In 2025 Doig won the prestigious Praemium Imperiale award in the category 'painting'.

==Art market==
In 2007, a painting of Doig's entitled White Canoe (1990-91) sold at Sotheby's for $11.3 million, then an auction record for a work by a living European artist. Paul Schimmel, chief curator at the Museum of Contemporary Art, Los Angeles said in an interview that the sale made Doig go from being "a hero to other painters to a poster child of the excesses of the market".

In 2009, Night Playground (1997–98), a densely painted landscape painting being sold by Joel Mallin, a New York collector, went for $5 million at a Christie's auction in London, well above its high estimate of $3 million. Also at Christie's London, The Architect’s Home in the Ravine (1991) was auctioned at £7.66 million in early 2013.

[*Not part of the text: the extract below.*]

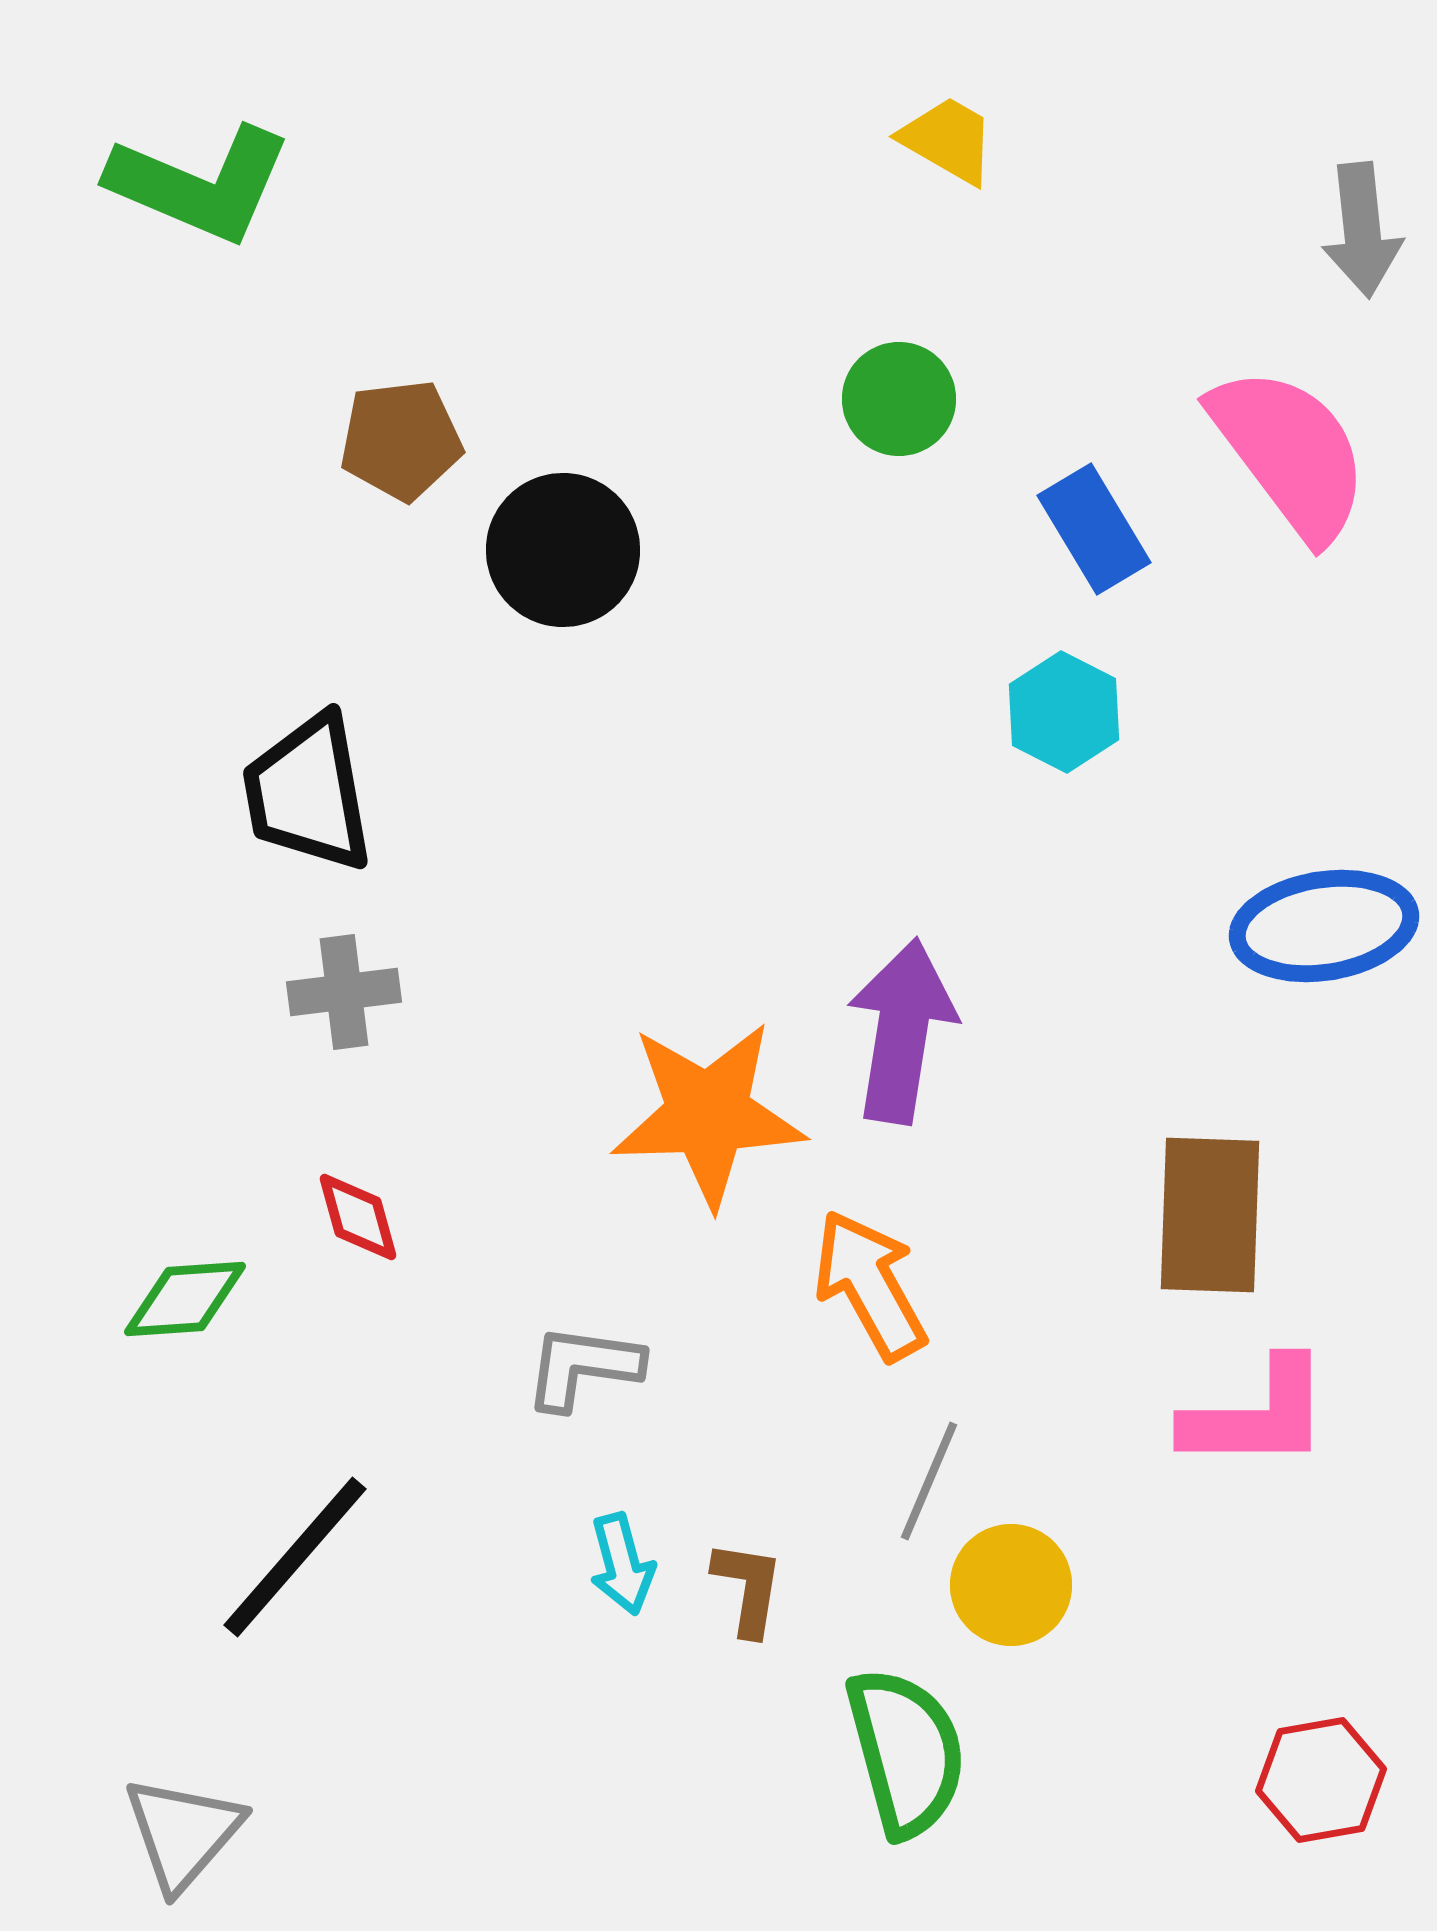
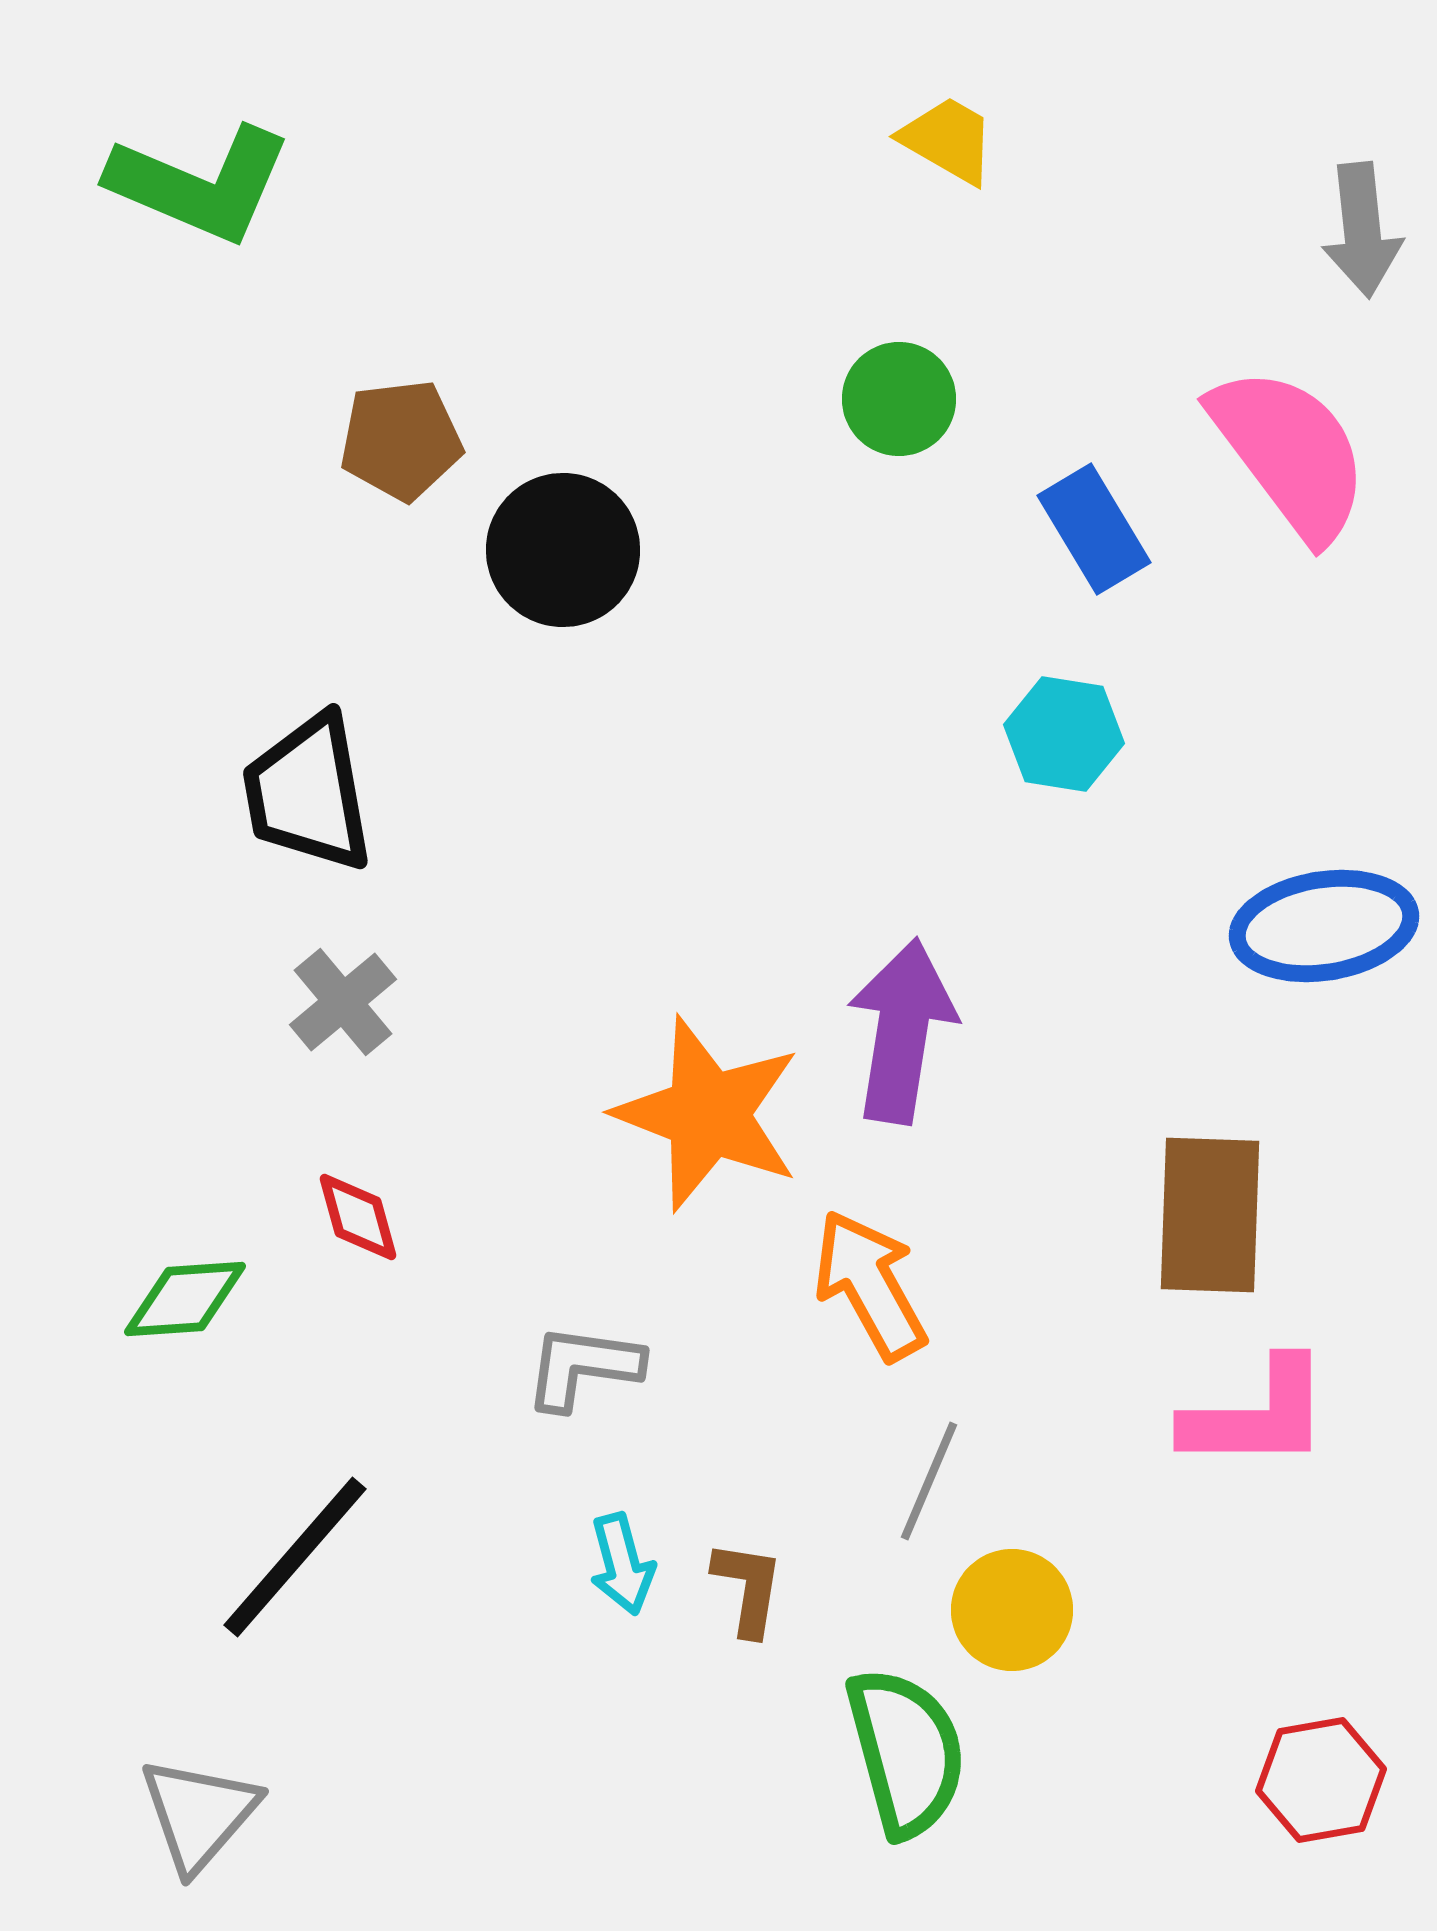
cyan hexagon: moved 22 px down; rotated 18 degrees counterclockwise
gray cross: moved 1 px left, 10 px down; rotated 33 degrees counterclockwise
orange star: rotated 23 degrees clockwise
yellow circle: moved 1 px right, 25 px down
gray triangle: moved 16 px right, 19 px up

Later in 2013, César Reyes, a psychiatrist who lives in Puerto Rico and is one of the artist's biggest collectors, sold Jetty, a 1994 canvas of a lone figure on a dock at sunset, for $11.3 million. His painting Gasthof zur Muldentalsperre (2000-02), now at the Art Institute of Chicago, was sold at Christie's in 2014 for $17,038,276. This price was surpassed by Swamped, also sold at Christie's in 2015 for $25,950,000 and in 2021 for $39,000,000. Phillips auctioned Peter Doig's 1991 canvas, Rosedale, depicting a Toronto snowfall, which was guaranteed for $25 million and sold for $28.8 million to a telephone bidder, an auction record for the artist at the time.

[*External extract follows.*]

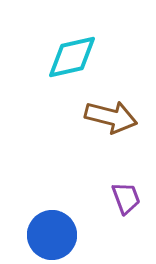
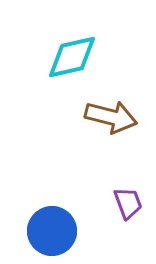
purple trapezoid: moved 2 px right, 5 px down
blue circle: moved 4 px up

==Lawsuit regarding art by a similarly named painter==
In 2016, a former Canadian corrections officer began a $5 million lawsuit against Doig over a picture he claimed was by Doig despite the artist's denial it was his work. A Chicago court ruled in Doig's favour later that year, finding that the painting was the work of a similarly named man, Peter Doige. In 2023, Doig was awarded $2.5 million in sanctions against the painting's owner, the art gallery representing the owner, and their lawyer.

==Collections==
Doig is represented in many international museum and private collections, including the Tel Aviv Museum of Art (The House that Jacques Built, 1992); Tate, London (Echo Lake, 1998); Tate Modern, London (Ski Jacket, 1994); and the National Gallery of Canada, Ottawa (Grande Riviere, 2001-02). He is also represented at the British Museum, in London; Walker Art Gallery, in Liverpool; Southampton City Art Gallery; the National Galleries of Scotland, in Edinburgh; Musée National d'Art Moderne, in Paris; Bonnefanten Museum, in Maastricht; Goetz Collection, in Munich; Kunsthalle, in Nuremberg; Museo Cantonale d'Arte, in Lugano; Museu de Arte Moderna - Colecção Berardo, in Sintra; National Gallery of Canada, in Ottawa; Art Institute of Chicago; Museum of Modern Art, in New York; Metropolitan Museum of Art, in New York; Whitney Museum of American Art, in New York; National Gallery of Art, in Washington, D.C.; The Hirshhorn Museum, in Washington; Philadelphia Museum of Art; and Dallas Museum of Art, among other public collections.